With the approval of then-Cardinal Ratzinger’s deputy, the statute of limitations was waived and a canonical trial ordered. It was only suspended because the priest was terminally ill; indeed, pretrial proceedings were halted just before he died.
But the first charge is more serious. The Vatican insists that the crucial decision was made without the future pope’s knowledge, but the paper trail suggests that he could have been in the loop. At best, then-Archbishop Ratzinger was negligent. At worst, he enabled further abuse.
For those of us who admire the pope, either possibility is distressing, but neither should come as a great surprise. The lesson of the American experience, now exhaustively documented, is that almost everyone was complicit in the scandal.
From diocese to diocese, the same cover-ups and gross errors of judgment repeated themselves regardless of who found themselves in charge. Neither theology nor geography mattered: the worst offenders were Cardinal Bernard Law of Boston and Cardinal Roger Mahony of Los Angeles — a conservative and a liberal, on opposite ends of the country.
This hasn’t prevented both sides in the Catholic culture war from claiming that the scandal vindicates their respective vision of the church. Liberal Catholics, echoed by the secular press, insist that the whole problem can be traced to clerical celibacy. Conservatives blame the moral relativism that swept the church in the upheavals of the 1970s, when the worst abuses and cover-ups took place.
In reality, the scandal implicates left and right alike. The permissive sexual culture that prevailed everywhere, seminaries included, during the silly season of the ’70s deserves a share of the blame, as does that era’s overemphasis on therapy.
(Again and again, bishops relied on psychiatrists rather than common sense in deciding how to handle abusive clerics.)
But it was the church’s conservative instincts — the insistence on institutional loyalty, obedience and the absolute authority of clerics — that allowed the abuse to spread unpunished.

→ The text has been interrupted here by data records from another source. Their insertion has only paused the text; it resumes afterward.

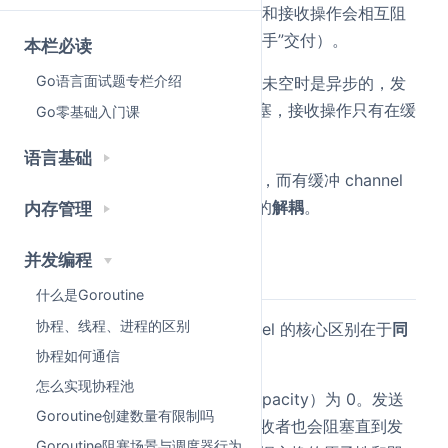
无缓冲 channel
是同步的，发送和接收操作会相互阻
塞，直到双方都准备好（即“手递手”交付）。
本栏必读
Go语言面试题专栏介绍
有缓冲 channel
在缓冲区未满或未空时是异步的，发
送操作只有在缓冲区满时才会阻塞，接收操作只有在缓
Go零基础入门课
冲区空时才会阻塞。
语言基础
无缓冲 channel 保证了强同步性，而有缓冲 channel
实现了发送和接收操作在时间上的
解耦
。
内存管理
并发编程
详细回答
什么是Goroutine
协程、线程、进程的区别
无缓冲 channel 和有缓冲 channel 的核心区别在于
同
步性
和
内部存储结构
。
协程如何通信
怎么实现协程池
无缓冲 channel
：其容量（capacity）为 0。发送
Goroutine创建数量有限制吗
者会阻塞直到接收者就绪，接收者也会阻塞直到发
Goroutine阻塞场景与调度器行为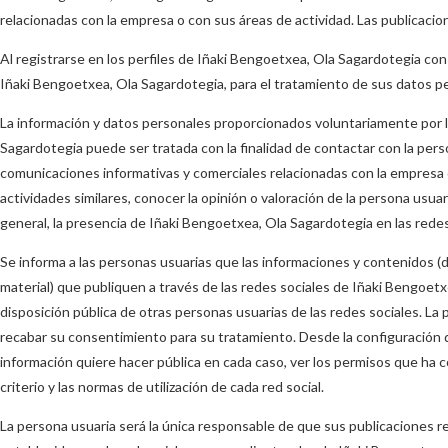
relacionadas con la empresa o con sus áreas de actividad. Las publicacio
Al registrarse en los perfiles de Iñaki Bengoetxea, Ola Sagardotegia con 
Iñaki Bengoetxea, Ola Sagardotegia, para el tratamiento de sus datos pe
La información y datos personales proporcionados voluntariamente por l
Sagardotegia puede ser tratada con la finalidad de contactar con la pers
comunicaciones informativas y comerciales relacionadas con la empresa o
actividades similares, conocer la opinión o valoración de la persona usua
general, la presencia de Iñaki Bengoetxea, Ola Sagardotegia en las redes
Se informa a las personas usuarias que las informaciones y contenidos (d
material) que publiquen a través de las redes sociales de Iñaki Bengoet
disposición pública de otras personas usuarias de las redes sociales. La
recabar su consentimiento para su tratamiento. Desde la configuración de
información quiere hacer pública en cada caso, ver los permisos que ha c
criterio y las normas de utilización de cada red social.
La persona usuaria será la única responsable de que sus publicaciones res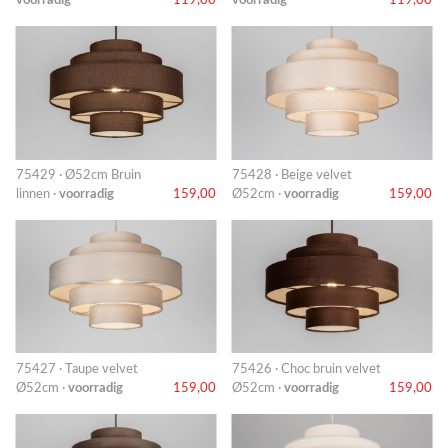
voorradig
119,00
voorradig
119,00
75429 · Ø52cm Bruin
75428 · Beige velvet
linnen ·
voorradig
159,00
Ø52cm ·
voorradig
159,00
75427 · Taupe velvet
75426 · Choc bruin velvet
Ø52cm ·
voorradig
159,00
Ø52cm ·
voorradig
159,00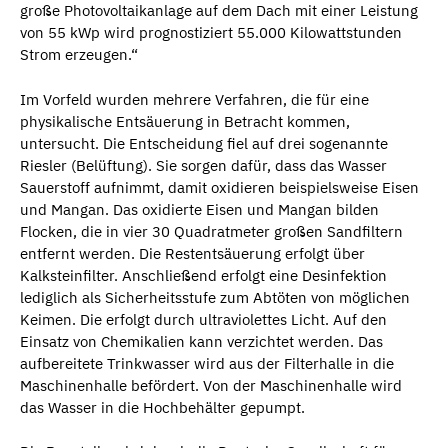
große Photovoltaikanlage auf dem Dach mit einer Leistung
von 55 kWp wird prognostiziert 55.000 Kilowattstunden
Strom erzeugen.“
Im Vorfeld wurden mehrere Verfahren, die für eine
physikalische Entsäuerung in Betracht kommen,
untersucht. Die Entscheidung fiel auf drei sogenannte
Riesler (Belüftung). Sie sorgen dafür, dass das Wasser
Sauerstoff aufnimmt, damit oxidieren beispielsweise Eisen
und Mangan. Das oxidierte Eisen und Mangan bilden
Flocken, die in vier 30 Quadratmeter großen Sandfiltern
entfernt werden. Die Restentsäuerung erfolgt über
Kalksteinfilter. Anschließend erfolgt eine Desinfektion
lediglich als Sicherheitsstufe zum Abtöten von möglichen
Keimen. Die erfolgt durch ultraviolettes Licht. Auf den
Einsatz von Chemikalien kann verzichtet werden. Das
aufbereitete Trinkwasser wird aus der Filterhalle in die
Maschinenhalle befördert. Von der Maschinenhalle wird
das Wasser in die Hochbehälter gepumpt.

What’s more, it was a conservative hierarchy’s bunker mentality that prevented the Vatican from reckoning with the scandal. In a characteristic moment in 2002, a prominent cardinal told a Spanish audience that “I am personally convinced that the constant presence in the press of the sins of Catholic priests, especially in the United States, is a planned campaign ... to discredit the church.”
That cardinal was Joseph Ratzinger, now Benedict XVI. Since then, he’s come to grips with the crisis in ways that his predecessor did not: after years of drift and denial under John Paul II, the Vatican has taken vigorous steps to promote zero tolerance, expedite the dismissal of abusive priests and organize investigations that should have happened long ago.
Because of Benedict’s recent efforts, and the efforts of clerics and laypeople dating back to the first wave of revelations in the 1980s, Catholics can reasonably hope that the crisis of abuse is a thing of the past.
But the crisis of authority endures.
There has been some accountability for the abusers, but not nearly enough for the bishops who enabled them.
And now the shadow of past sins threatens to engulf this papacy.
Popes do not resign.
But a pope can clean house.
And a pope can show contrition, on his own behalf and on behalf of an entire generation of bishops, for what was done and left undone in one of Catholicism’s darkest eras.
This is Holy Week, when the first pope, Peter, broke faith with Christ and wept for shame.
There is no better time for repentance.